I thought as this is a pretty common topic and I can’t remember any general resources for this sort of thing, so I thought I’d write up a resource on it, and hopefully help make some of my own experience on optimization for the time I have been programming on and off Roblox accessible on the devforum.
Optimization is more general than programming and pretty much is just the process of adjusting something (maybe a math formula, or a program) to minimize or maximize something, for example, the result of the math, or the time it takes for said program to run.
When it comes to programming though, it mainly only ever focuses on reducing the amount of time something takes to compute, or for a program to run, by simplifying it, or taking shortcuts. Another time optimization applies to programming is in memory usage.
How exactly do you optimize code?
In short, there’s not really any one way to optimize code. Optimizing is a lot like programming itself and ties closely with a lot of the skills you learn while learning to program. There’s a lot of ways you might optimize certain things, and, there’s many approaches you can take.
Code simplification (cost complexity)
The most effective (and the most important) kind of optimization is mainly just simplification. Typically the less complex an algorithm is, the faster it will be. Complexity in this case doesn’t really mean how big, or how advanced a program is, but, more so how much of something it requires to do some amount of work. A useful analogy might be energy.
Something requires a lot of energy to move a certain distance. Weight could kind of be like memory complexity, and distance could be like time complexity, and the two end up giving you a rough idea of how expensive your algorithm is. Sometimes you might want to move something that doesn’t weigh much a far distance, or sometimes you might want to move something that ways a lot a short distance, or maybe you want something in between. That all comes down to what you’re trying to do, where, and why, and similarly in programming how you balance time complexity and memory complexity depend on the situation.
Often times, time complexity is more of a concern for many devs, because it has the biggest impact on player’s experiences. Memory usage won’t effect your fun as a player as much as lag might. Memory complexity is also important because it strictly limits what devices your code or game can run on.
This is the basic idea behind what you’ll often here when optimization gets brought up: “big O” and “little o” notation, which is just a way to say how “complex” an algorithm is. This is a useful metric for saying how fast something will be when you use it many times (E.g. how much time it costs, or how much memory it uses). You can read more about these notations in my post discussing them.

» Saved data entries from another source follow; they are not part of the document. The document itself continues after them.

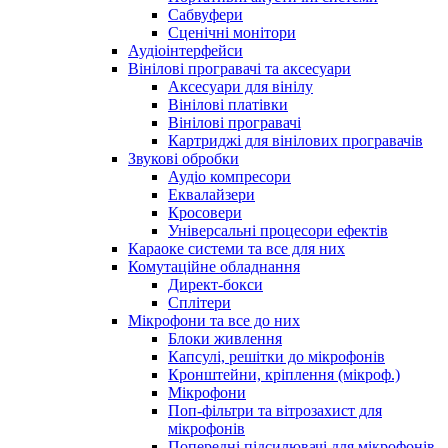
Сабвуфери
Сценічні монітори
Аудіоінтерфейси
Вінілові програвачі та аксесуари
Аксесуари для вінілу
Вінілові платівки
Вінілові програвачі
Картриджі для вінілових програвачів
Звукові обробки
Аудіо компресори
Еквалайзери
Кросовери
Універсальні процесори ефектів
Караоке системи та все для них
Комутаційне обладнання
Директ-бокси
Сплітери
Мікрофони та все до них
Блоки живлення
Капсулі, решітки до мікрофонів
Кронштейни, кріплення (мікроф.)
Мікрофони
Поп-фільтри та вітрозахист для
мікрофонів
Попередні підсилювачі для мікрофонів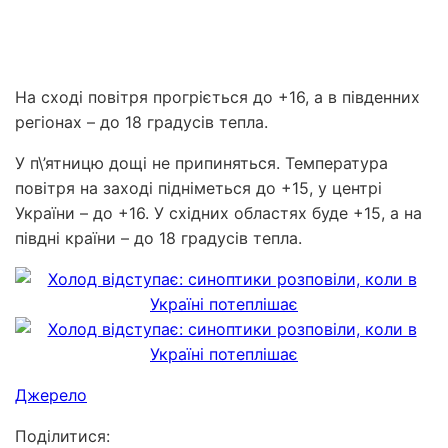
На сході повітря прогріється до +16, а в південних
регіонах – до 18 градусів тепла.
У п\’ятницю дощі не припиняться. Температура
повітря на заході підніметься до +15, у центрі
України – до +16. У східних областях буде +15, а на
півдні країни – до 18 градусів тепла.
Джерело
Поділитися: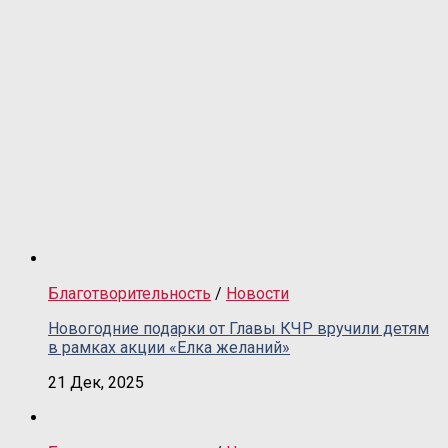
Благотворительность
/
Новости
Новогодние подарки от Главы КЧР вручили детям
в рамках акции «Елка желаний»
21 Дек, 2025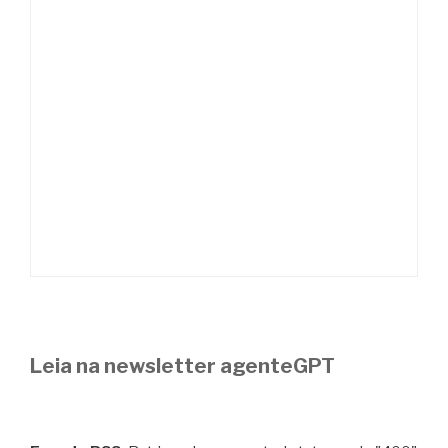
Leia na newsletter agenteGPT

Your code is the sum of its parts
One really important detail that is often missed when it comes to complexity is that complexity only measures how things scale. An algorithm that has
O(n^2) time complexity will get slower and slower the more
n is (whatever
n happens to mean) compared to an algorithm which is
O(n), and that means that the
O(n) algorithm is better the bigger
n gets. You can have two algorithms, both
O(n) time complexity, but one might still be significantly faster than the other.

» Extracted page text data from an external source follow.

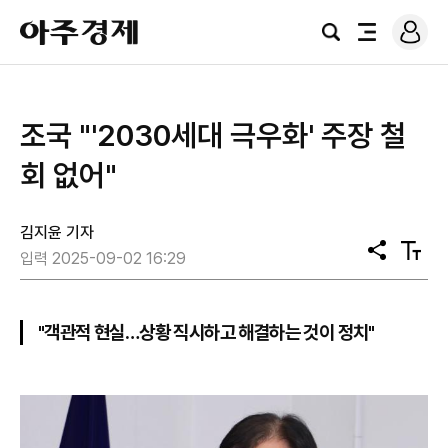
로
아
그
검
전
주
인
색
체
경
메
제
뉴
조국 "'2030세대 극우화' 주장 철
회 없어"
김지윤 기자
공
텍
입력 2025-09-02 16:29
유
스
트
크
기
"객관적 현실…상황 직시하고 해결하는 것이 정치"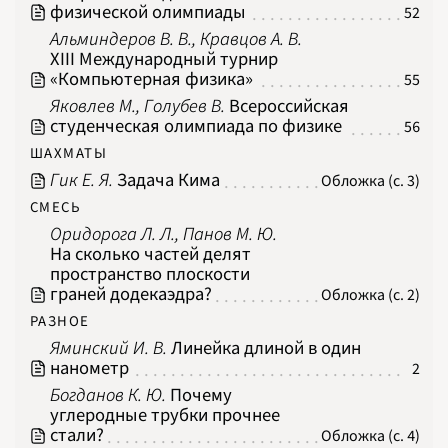
физической олимпиады
52
Альминдеров В. В., Кравцов А. В.
XIII Международный турнир
«Компьютерная физика»
55
Яковлев М., Голубев В.
Всероссийская
студенческая олимпиада по физике
56
ШАХМАТЫ
Гик Е. Я.
Задача Кима
Обложка (с. 3)
СМЕСЬ
Оридорога Л. Л., Панов М. Ю.
На сколько частей делят
пространство плоскости
граней додекаэдра?
Обложка (с. 2)
РАЗНОЕ
Яминский И. В.
Линейка длиной в один
нанометр
2
Богданов К. Ю.
Почему
углеродные трубки прочнее
стали?
Обложка (с. 4)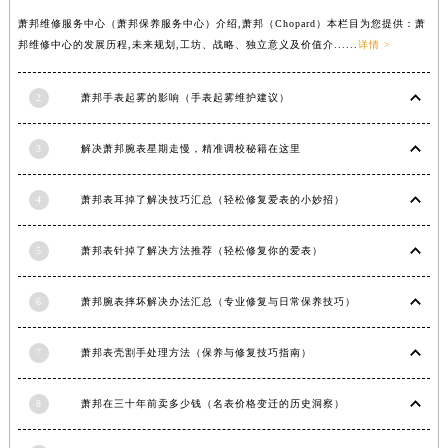
云南省玉溪市红塔区南北大街萧邦售后服务中心（需提前预约）
萧邦维修服务中心（萧邦保养服务中心）介绍,萧邦（Chopard）本栏目为您提供：萧
云南省昭通市昭阳区青年路萧邦售后服务中心（需提前预约）
邦维修中心的发展历程,未来规划,工坊、战略、独立意义及价值介......
详情 >
台湾省台北市万华区中华路萧邦售后服务中心（需提前预约）
台湾省新北市板桥区文化路萧邦售后服务中心（需提前预约）
2
萧邦手表起雾的影响（手表起雾维护建议）
台湾省桃园市中坜区中丰路萧邦售后服务中心（需提前预约）
台湾省台中市西屯区文华路萧邦售后服务中心（需提前预约）
3
解决萧邦腕表星期走慢，精准调校秘籍在这里
台湾省台南市中西区国华街萧邦售后服务中心（需提前预约）
台湾省高雄市新兴区五福路萧邦售后服务中心（需提前预约）
4
萧邦表耳掉了解决技巧汇总（轻松修复爱表的小妙招）
台湾省基隆市仁爱区仁三路萧邦售后服务中心（需提前预约）
5
萧邦表针掉了解决方法推荐（轻松修复你的爱表）
台湾省新竹市东区中正路萧邦售后服务中心（需提前预约）
台湾省嘉义市东区文化路萧邦售后服务中心（需提前预约）
6
萧邦腕表摔坏解决办法汇总（专业修复与日常保养技巧）
重庆市江北区观音桥步行街2号融恒时代广场9层902室萧邦售后服务中心（需提前预约）
新疆维吾尔自治区乌鲁木齐市天山区红山路26号时代广场（CCMALL）C座17层17-B萧邦售后服务中心（需提前预约）
7
萧邦表壳割手处理方法（保养与修复技巧指南）
浙江省温州市鹿城区锦绣路1067号置信广场10层1015室萧邦售后服务中心（需提前预约）
黑龙江省哈尔滨市道里区友谊西路600号富力中心T2座写字楼29层03室室萧邦售后服务中心（需提前预约）
8
萧邦在三十年前卖多少钱（名表价格变迁的历史洞察）
辽宁省大连市中山区人民路15号国际金融大厦7层G室萧邦售后服务中心（需提前预约）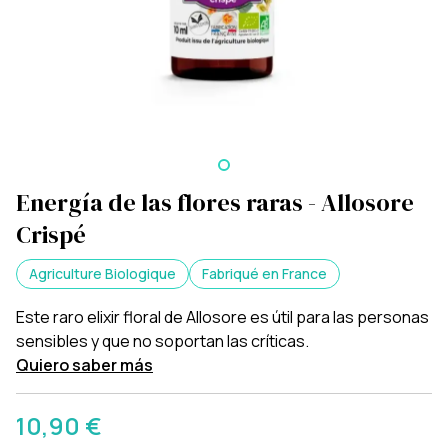
Energía de las flores raras - Allosore
Crispé
Agriculture Biologique
Fabriqué en France
Este raro elixir floral de Allosore es útil para las personas
sensibles y que no soportan las críticas.
Quiero saber más
10,90 €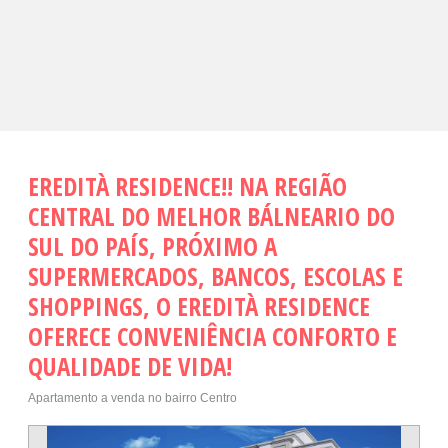
EREDITÀ RESIDENCE!! NA REGIÃO
CENTRAL DO MELHOR BÁLNEARIO DO
SUL DO PAÍS, PRÓXIMO A
SUPERMERCADOS, BANCOS, ESCOLAS E
SHOPPINGS, O EREDITÀ RESIDENCE
OFERECE CONVENIÊNCIA CONFORTO E
QUALIDADE DE VIDA!
Apartamento a venda no bairro Centro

The time it will take for your code to run, and the memory it’ll use really is just the time or memory it takes for each component added together as it executes.

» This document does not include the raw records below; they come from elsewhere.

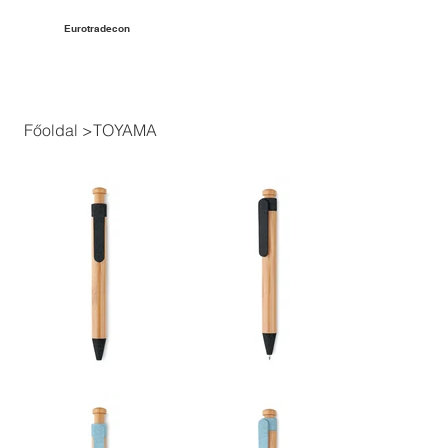
Eurotradecon
Főoldal
>
TOYAMA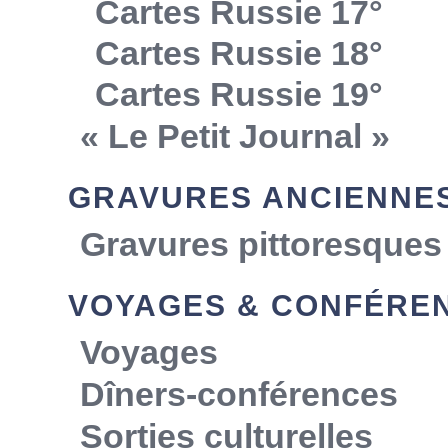
Cartes Russie 17°
Cartes Russie 18°
Cartes Russie 19°
« Le Petit Journal »
GRAVURES ANCIENNE
Gravures pittoresques
VOYAGES & CONFÉRE
Voyages
Dîners-conférences
Sorties culturelles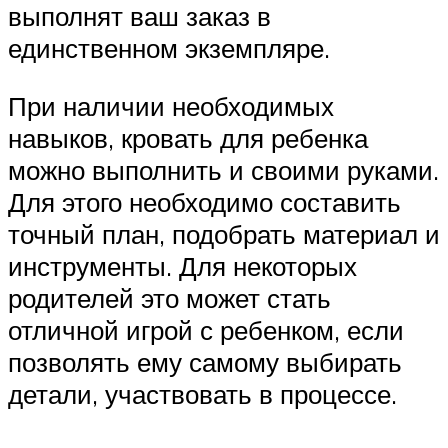
выполнят ваш заказ в
единственном экземпляре.
При наличии необходимых
навыков, кровать для ребенка
можно выполнить и своими руками.
Для этого необходимо составить
точный план, подобрать материал и
инструменты. Для некоторых
родителей это может стать
отличной игрой с ребенком, если
позволять ему самому выбирать
детали, участвовать в процессе.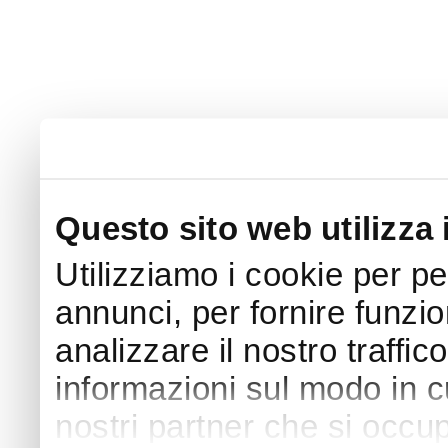
Questo sito web utilizza 
Utilizziamo i cookie per p
annunci, per fornire funzio
analizzare il nostro traffic
informazioni sul modo in cui
nostri partner che si occup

If you want to optimize for speed, and you’re feeling stuck when it comes to reducing the complexity, you can often save big by making certain pieces faster. This often comes up as micro-optimization, where you are trying to save tiny amounts of time in various places to increase speed as much as you possibly can. This isn’t always worth it though!
Here’s a great analogy for micro-optimization, and also the above method of optimization, reducing the different values in that sum. Let’s say you’re looking to buy something, maybe a new mouse. Maybe you have two stores to pick from. At Store B you might be able to get the exact same mouse for 10 cents cheaper than at Store A. Store B might be a few more minutes away than Store A.
Well now maybe instead you’re a retailer buying that model of mouse. Ignoring the realism, as a retailer you might actually benefit a lot by buying from Store B if you want to buy a lot of mice. If you want to buy 100 mice, you save those 10 cents 100 times compared to Store A, which ends up being a whole 10 dollars.
Micro-optimization works the same way. Usually you’ve gotta go a little out of your way for a micro-optimization, and sometimes they will make your programming experience a little harder, just like how it might take a bit longer to get to Store B. But, the bits of time you save can add up if you are running code with that micro-optimization thousands, or millions of times (just like buying in bulk with those small savings can result in big savings in the end)
Deciding when certain micro-optimizations are worth it mainly comes down to weighing the effort it’ll take, and how it’ll effect your experience (and other people’s experience) working with your code, and how many times your code will benefit from that micro-optimization, such as in 3D voxel terrain, or in flow grids, cases where you’ll be doing many many many iterations at once.
You might save 10 cents on something that costs $2, or you might save 50 cents on something that costs $1.50. Likewise, maybe you save 100 microseconds on something that costs 2 milliseconds, or maybe you save 500 microseconds on something that costs 1.5 milliseconds. Compounding those savings a lot of times ends up potentially saving you a lot in the end.
Saving a few nanoseconds once is often not an effective time to apply micro-optimizations.
Optimization can be complicated, or simple, and, the ways you optimize can be very different depending on the situation. Weighing when you want to use certain optimizations can be hard, but when it comes to micro-optimizations you’re (usually) better off applying them when you will save those small amounts of time a lot for the effort.